## What needs to be done
Find the line in the entries below that contains "GALERIAS MUNICIPAIS". Repeat it exactly, and every line after it through the line that contains "EGEAC, Empresa de".

#### Given information

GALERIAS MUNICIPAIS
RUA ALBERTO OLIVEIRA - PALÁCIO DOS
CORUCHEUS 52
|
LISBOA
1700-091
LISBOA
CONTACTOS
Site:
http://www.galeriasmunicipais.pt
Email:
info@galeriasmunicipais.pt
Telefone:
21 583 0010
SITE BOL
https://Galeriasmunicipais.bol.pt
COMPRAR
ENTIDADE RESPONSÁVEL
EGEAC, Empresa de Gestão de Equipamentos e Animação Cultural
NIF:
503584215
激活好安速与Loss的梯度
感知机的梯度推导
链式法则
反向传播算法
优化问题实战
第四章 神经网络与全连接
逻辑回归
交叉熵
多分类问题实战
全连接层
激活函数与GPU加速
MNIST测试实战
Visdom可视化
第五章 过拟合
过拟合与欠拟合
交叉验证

########
#### Given information

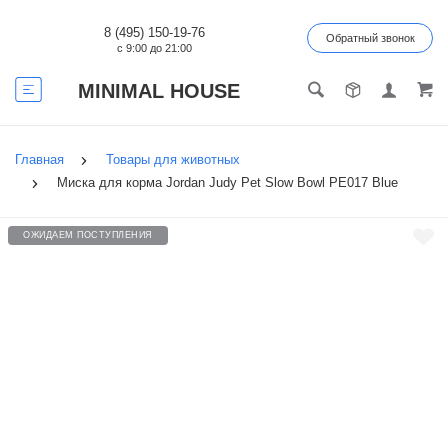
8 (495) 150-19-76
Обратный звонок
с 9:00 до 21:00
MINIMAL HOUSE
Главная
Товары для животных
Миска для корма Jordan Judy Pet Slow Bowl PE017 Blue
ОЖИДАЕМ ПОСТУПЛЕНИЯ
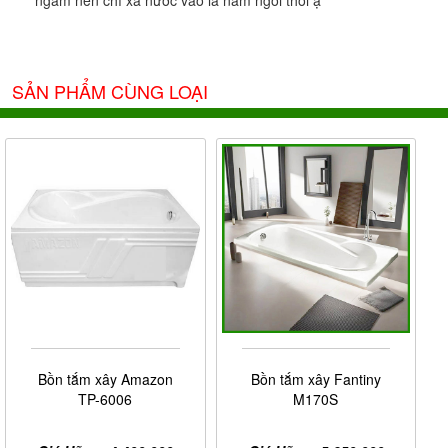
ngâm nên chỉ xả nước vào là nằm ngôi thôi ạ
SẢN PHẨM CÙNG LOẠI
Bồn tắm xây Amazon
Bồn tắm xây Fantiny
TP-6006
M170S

########

## Result of this task
GALERIAS MUNICIPAIS
RUA ALBERTO OLIVEIRA - PALÁCIO DOS
CORUCHEUS 52
|
LISBOA
1700-091
LISBOA
CONTACTOS
Site:
http://www.galeriasmunicipais.pt
Email:
info@galeriasmunicipais.pt
Telefone:
21 583 0010
SITE BOL
https://Galeriasmunicipais.bol.pt
COMPRAR
ENTIDADE RESPONSÁVEL
EGEAC, Empresa de Gestão de Equipamentos e Animação Cultural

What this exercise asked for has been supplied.